The approach and this algorithm are in use in some of the biggest distribution companies, as an implemented web-based enterprise system. The system enables human-computer interaction by allowing the subsequent manual modification of the obtained transport routes. It enables a graphic representation of the routes and comparison of the results. Results also showed that proposed improvements are increased by approximately 20% in the execution of the obtained routes in a real environment. In this way, the company is assured of the quality of the generated transportation routes and their customers have confidence in the delivery.

Based on the detailed description of the individual sections, it can be concluded that the contribution of this work is reflected in several ways. The basic contribution is based on the proposal of a modular, data-driven approach for successfully solving the vehicle routing problem that can be applied to the real cases in the field of logistics. An innovative, predictive, and adaptive method of setting up and adjusting the parameters and constants used in the implementation of VRP algorithms which is based on the historical data is presented. The proposed approach aside from the prediction model for the used parameters and constants also consists of the multistep algorithm that is able to solve complex real-world VRPs, accepting some of the constraints and facts that are not taken into consideration in other scientific papers in this scientific field.
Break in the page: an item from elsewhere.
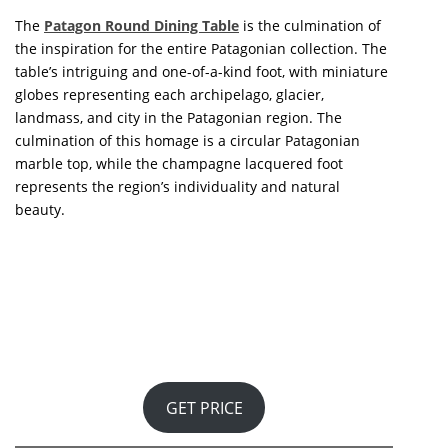
TOP + 100 INTERIOR DESIGNERS
THE INSPIRATION YOU WERE LOOKING FOR
I HAVE READ AND ACCEPT YOUR
PRIVACY POLICY.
These are essential for the practical usage, feasibility, and cost effectiveness of the resulting transportation routes in a realistic environment. These innovative segments of the proposed algorithm are also one of the contributions to this work, which are emphasized in a detailed description of the algorithm itself. In addition, the contribution of this work is also reflected in the fact that the real benchmark dataset is published to other researchers for further analyses and experiments. A practical contribution is reflected in the implementation of the web-based, easy-to-use system based on the proposed approach, with the possibility of the subsequent modification of the obtained transportation routes included. The system is being used by one of the largest distribution companies in Bosnia and Herzegovina. The resulting transportation routes are completely feasible, which results in financial and other benefits of the very companies using it.

Future research can be based on using variable neighborhood search (VNS) or simulated annealing for the third step of the algorithm. Also, the third step could use a hybrid approach, which combines multiple metaheuristic algorithms during the local search. Another improvement could be decreasing the run-time of the algorithm’s operators. One idea used in several of the mentioned scientific works relies on the approach of not observing all the possible combinations and choosing the best one, but rather only observing those combinations in which two geographically close routes can be swapped. Besides using the geographical location for certain parameter adjustments, GPS data, weather conditions, and delivery times can be used as well.

Data Availability

The data used to support the findings of this study have been deposited in the following online repositories: https://doi.org/10.4121/uuid:598b19d1-df64-493e-991a-d8d655dac3ea and https://doi.org/10.4121/uuid:97006624-d6a3-4a29-bffa-e8daf60699d8.

Conflicts of Interest

The authors declare that they have no conflicts of interest.

Acknowledgments

The authors would like to thank the Faculty of Electrical Engineering in Sarajevo for the resource support and Info Studio d.o.o. Sarajevo for the possibility of practical use and testing.